CIS 6930, University of Florida: Bioinformatics Algorithms




The human microbiota has profound effects on health and disease.The presence of microbes is essential for health maintenance. It has been recognized that human genome is only part of our genetic composition while the human host and microbiota have coevolved. Also, the microbiome is intimately involved in the development and maintenance of the immune system. All these factors and advances in the sequencing technologies motivated the microbiome study. Our project focuses on gut microbiota which represents the community of microorganisms that live in the digestive tracts of humans. We are interested in finding out how composition of gut microbiota is associated with the host's diet and the host's state of health or disease. Additionally, we will target the changes in the microbial activities using the PICRUSt algorithm.

Human Microbiome Data

Download the utility software which facilitates joining of paired-end reads, creation of seq.fna files and creation of OTU tables using open-reference, closed-reference and denovo picking.


Requirements

  • QIIME (If you already have QIIME, proceed to the QIIME Users section.)

  • Java 1.8


Installations

  • QIIME

    1. Download and install the VirtualBox (VB) version for Windows here.
      Download and install the VirtualBox (VB) version for MAC here.

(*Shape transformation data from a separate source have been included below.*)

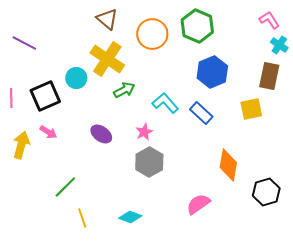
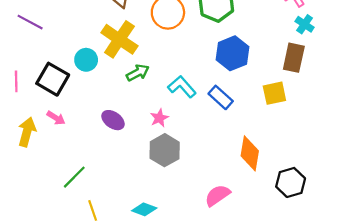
black square: (45, 96) -> (53, 79), turned -36

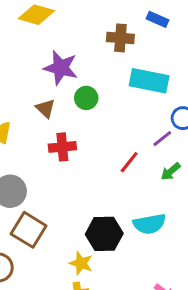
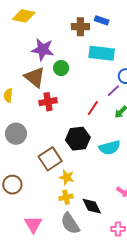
blue rectangle: (158, 19) -> (102, 20), moved
brown triangle: (45, 109) -> (35, 77), size x1.6
brown square: (29, 230) -> (50, 159), moved, turned 30
black hexagon: (104, 234) -> (78, 139), moved

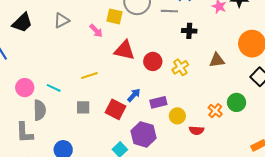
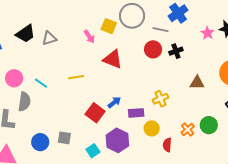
gray triangle: (62, 20) -> (49, 38), moved
black trapezoid: (22, 23) -> (25, 34), moved
black cross: (189, 31) -> (176, 51), turned -32
red circle: (153, 61) -> (153, 49), moved
yellow cross: (180, 67) -> (161, 99), moved
gray square: (83, 107) -> (64, 138), moved
red semicircle: (196, 130) -> (167, 145), turned 80

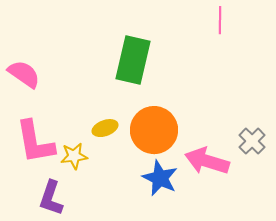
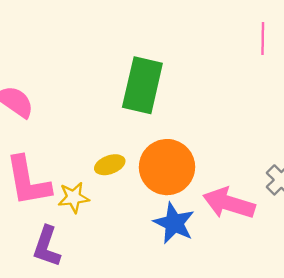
pink line: (220, 20) -> (263, 39), moved

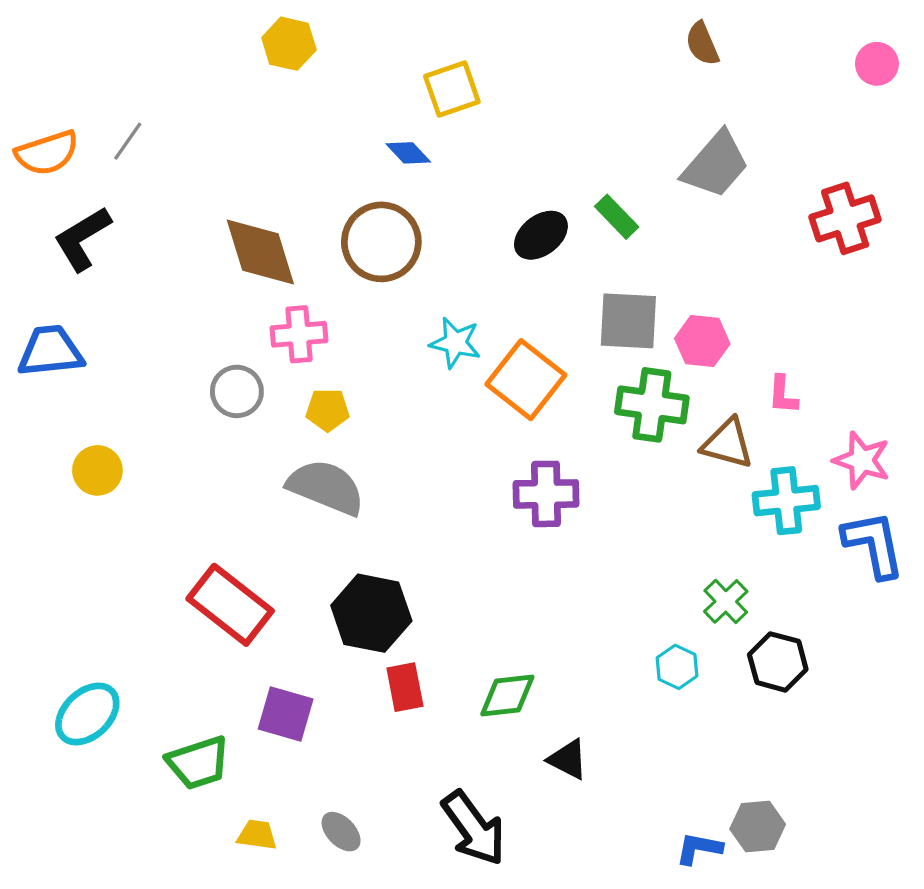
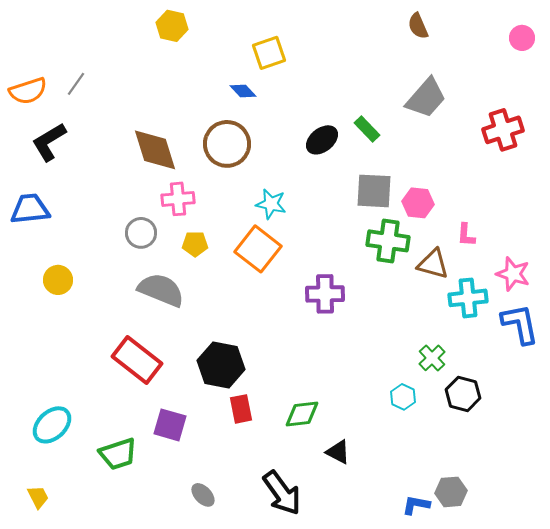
orange square: (526, 380) -> (258, 249), moved
gray semicircle: (326, 487) -> (161, 290), moved
yellow trapezoid: (257, 835) -> (38, 497), moved, turned 55

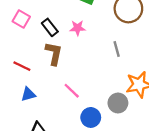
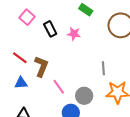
gray line: (117, 49) -> (103, 68), moved
brown L-shape: (54, 53) -> (41, 66), moved
gray circle: (118, 103) -> (84, 96), moved

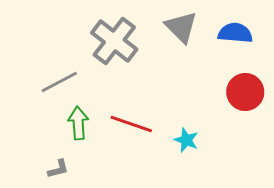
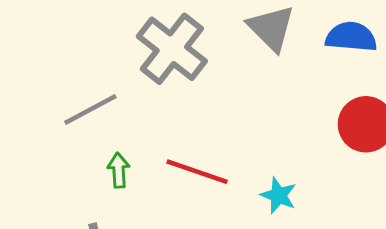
green arrow: (78, 123) -> (119, 170), size x0.7

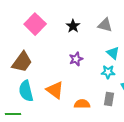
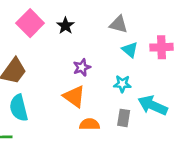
black star: (73, 26) -> (65, 26), moved
cyan triangle: (113, 53) -> (130, 50), moved
orange triangle: (55, 90) -> (74, 96), moved

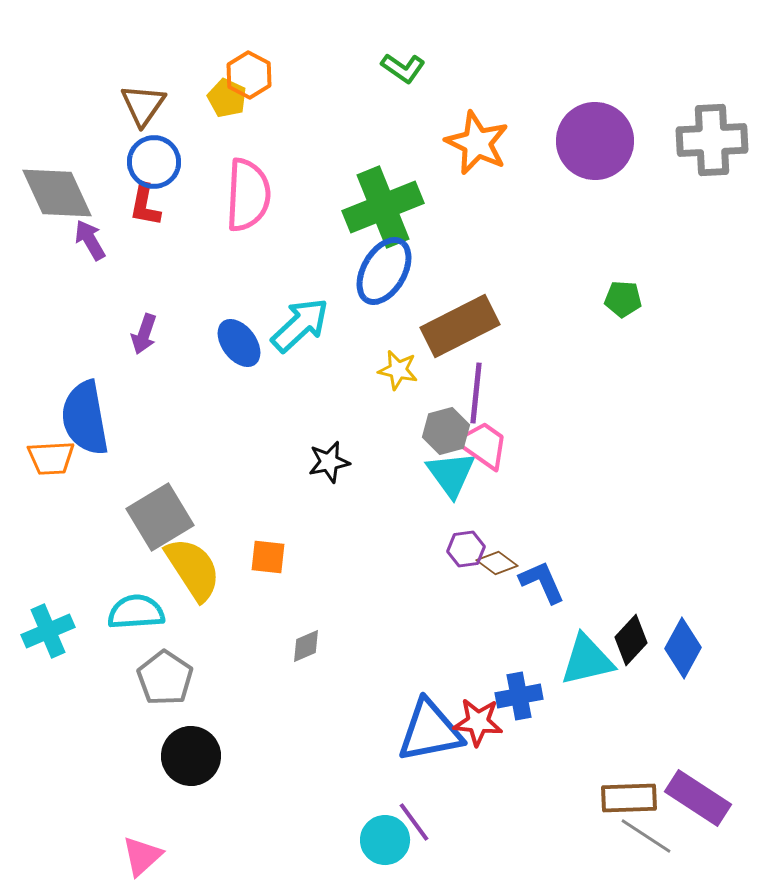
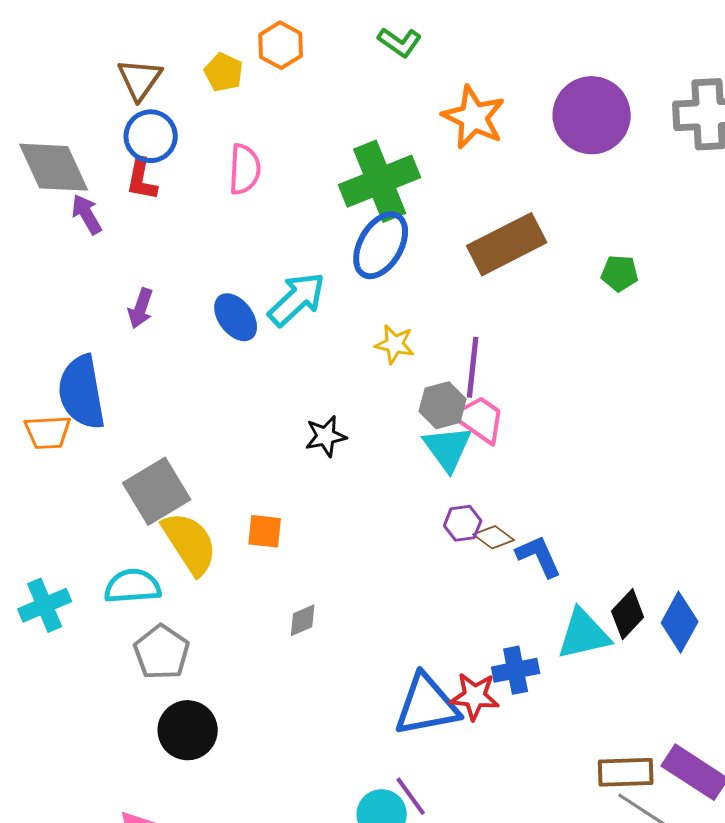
orange hexagon: (249, 75) -> (281, 45), moved
pink semicircle: (248, 195) -> (245, 169), size x0.7
brown rectangle: (460, 326) -> (507, 244), moved

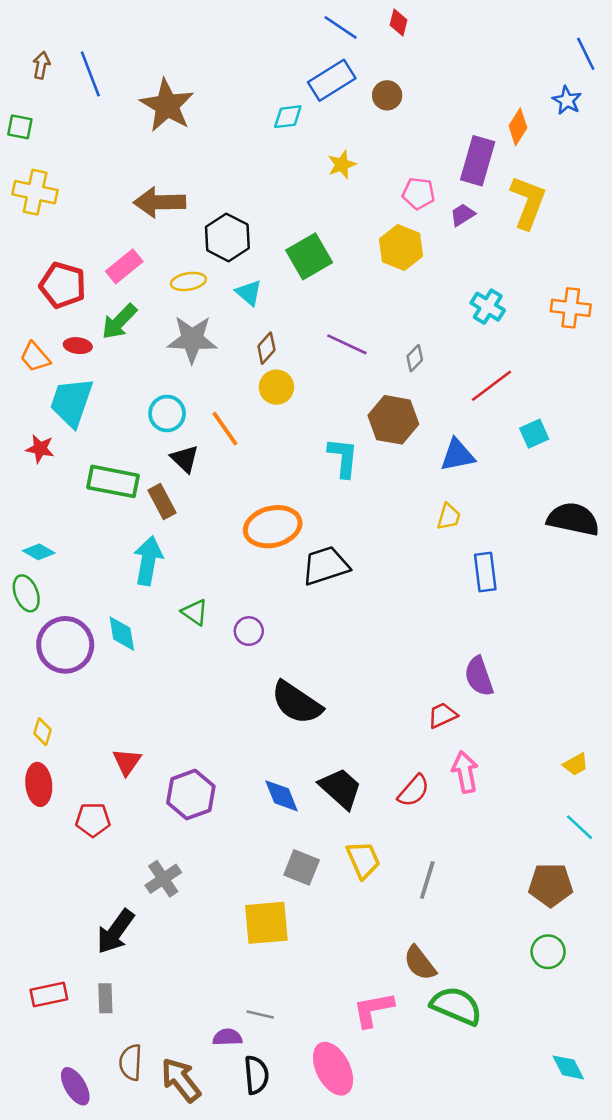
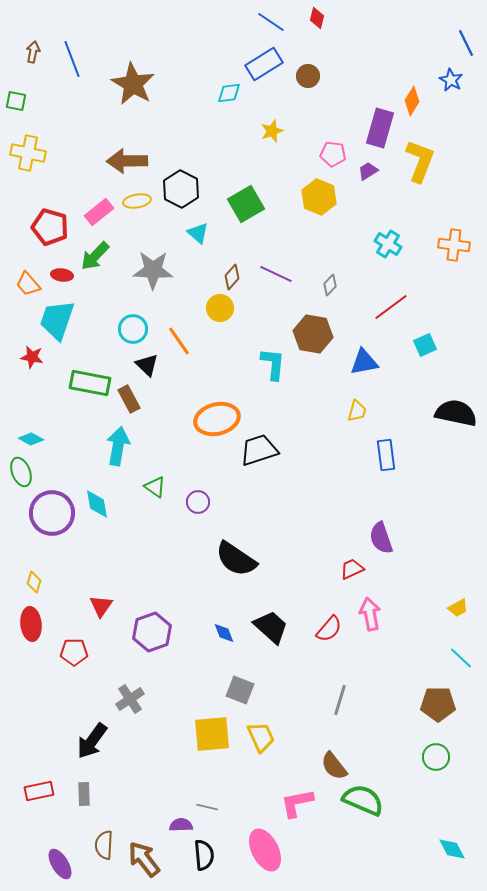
yellow ellipse: (188, 281) -> (137, 201), moved
brown diamond: (266, 348) -> (232, 277), moved
blue diamond: (281, 796) -> (224, 633), size x0.7
yellow trapezoid: (363, 860) -> (261, 737), moved

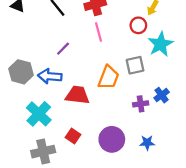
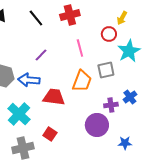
pink line: (99, 32) -> (80, 48), moved
purple circle: (112, 139) -> (97, 125), moved
blue star: (147, 143) -> (125, 143), moved

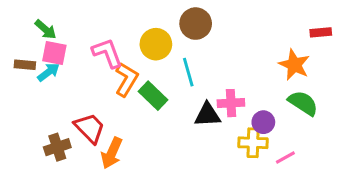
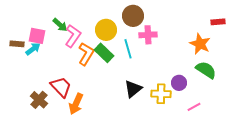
green arrow: (46, 29) -> (60, 25), moved
pink L-shape: (107, 53) -> (73, 36), turned 55
green rectangle: (153, 96) -> (104, 53), moved
pink cross: (231, 103) -> (148, 35), moved
black triangle: (207, 115) -> (133, 89), moved, turned -36
yellow cross: (253, 143) -> (161, 94), moved
brown cross: (57, 147) -> (39, 100), turned -30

    2. Download the 64-bit QIIME Virtual Box Image here. This file is large so it may take between a few minutes to a few hours depending on your Internet connection speed. You will need to unzip this file.

    3. Create a new virtual machine:
      • Launch VirtualBox, and create a new machine (press the New button). A new window will show up. Click ‘Next’.
      • In this screen, type QIIME as the name for the virtual machine. Then select Linux as the Operating System, and Ubuntu (64 bit) as the version. Click Next.
      • Select the amount of RAM (memory). You will need at least 3 GB, but the best option is based on your mthe softeareachine. After selecting the amount of RAM, click Next.
      • Select “Use existing hard drive”, and click the folder icon next to the selector (it has a green 'UP' arrow). In the new window click ‘Add’, and locate the virtual hard drive that was downloaded in step 2. Click Select and then click Next.
      • In the new window click Finish.

    4. Double click on the new virtual machine created – it will be called QIIME – to boot it for the first time. Review any messages that are shown, and select whatever options are best for you.

    5. Open terminal(Ctrl+Alt+T). Test your QIIME installation by running the following command:
      print_qiime_config.py -t
      An 'OK' will be displayed at the end of the test results.

    6. Proceed to check if the java version is 1.8. You can check the version using the following command in the terminal:
      java -version
      If an update to version 1.8 is needed, run these commands:
      (Note : When prompted to enter the password, enter 'qiime')
      sudo add-apt-repository ppa:webupd8team/java
      sudo apt-get update
      sudo apt-get install oracle-java8-installer

    7. Open the browser in this environment, go to humanmicrobiome.github.io and download the software and user manual.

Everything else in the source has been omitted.